In general, to show that a sequence is unbounded it suffices to show that for every constant $M$ there exists an integer $N$, depending on $M$, such that $x_N>M$. In this case, to find an $N$ such that $$x_N=\sqrt{N^4+N^3+1}-\sqrt{N^4-N^3-1}=\frac{2N}{d_1+d_2}>M.$$ You already noted that $d_1+d_2<1+\sqrt{3}$ so you can take any $N$ satisfying $$N>\frac{1+\sqrt{3}}{2}M.$$

Answer 2

Your approach is good so far and in your last paragraph you nearly stated what is left to prove:

The thing is that for every $M\in\mathbb{R}$ you need to find an index $N\in\mathbb{N}$ such that $x_n\geq M$ for all $n\geq N$.

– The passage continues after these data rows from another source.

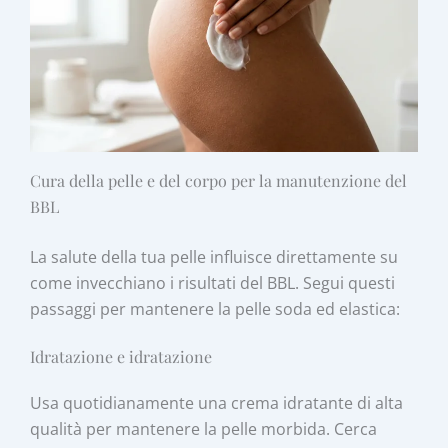
Cura della pelle e del corpo per la manutenzione del
BBL
La salute della tua pelle influisce direttamente su
come invecchiano i risultati del BBL. Segui questi
passaggi per mantenere la pelle soda ed elastica:
Idratazione e idratazione
Usa quotidianamente una crema idratante di alta
qualità per mantenere la pelle morbida. Cerca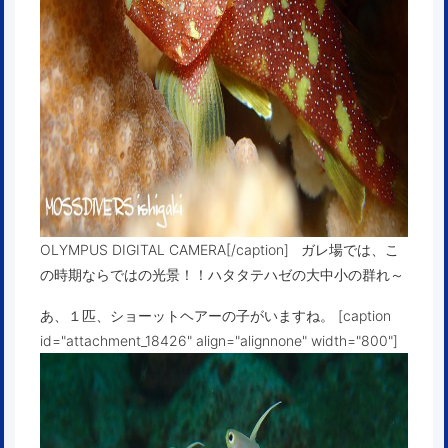
OLYMPUS DIGITAL CAMERA[/caption] ガレ場では、こ
の時期ならではの光景！！ハタタテハゼの大中小の群れ～
あ、１匹、ショーットヘアーの子がいますね。 [caption
id="attachment_18426" align="alignnone" width="800"]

Use your lower bound of $x_n$ to find such an index for any given $M$.

Answer 3

Your approach is absolutely valid.

You have proved that $$x_n=\frac{2n}{d_1+d_2} \ge \frac{2n}{1+\sqrt{3}} \gt \frac{n}{2} $$

So for any given $M \gt 0$, you can choose $N = 2M$, s.t. $x_N \gt M$.

Answer 4

Alternative approach: assume $\alpha>\beta>0$ and consider that $$ \sqrt{\alpha}-\sqrt{\beta} = \int_{\beta}^{\alpha}\frac{dx}{2\sqrt{x}}=\frac{\alpha-\beta}{2\sqrt{\gamma}},\qquad \gamma\in(\beta,\alpha). $$ If $\alpha=n^4+n^3+1$ and $\beta=n^4-n^3+1$ we get $$\sqrt{n^4+n^3+1}-\sqrt{n^4-n^3+1} = \frac{n^3}{\sqrt{n^4+O(n^3)}} = n+O(1) $$ hence the given sequence is clearly divergent.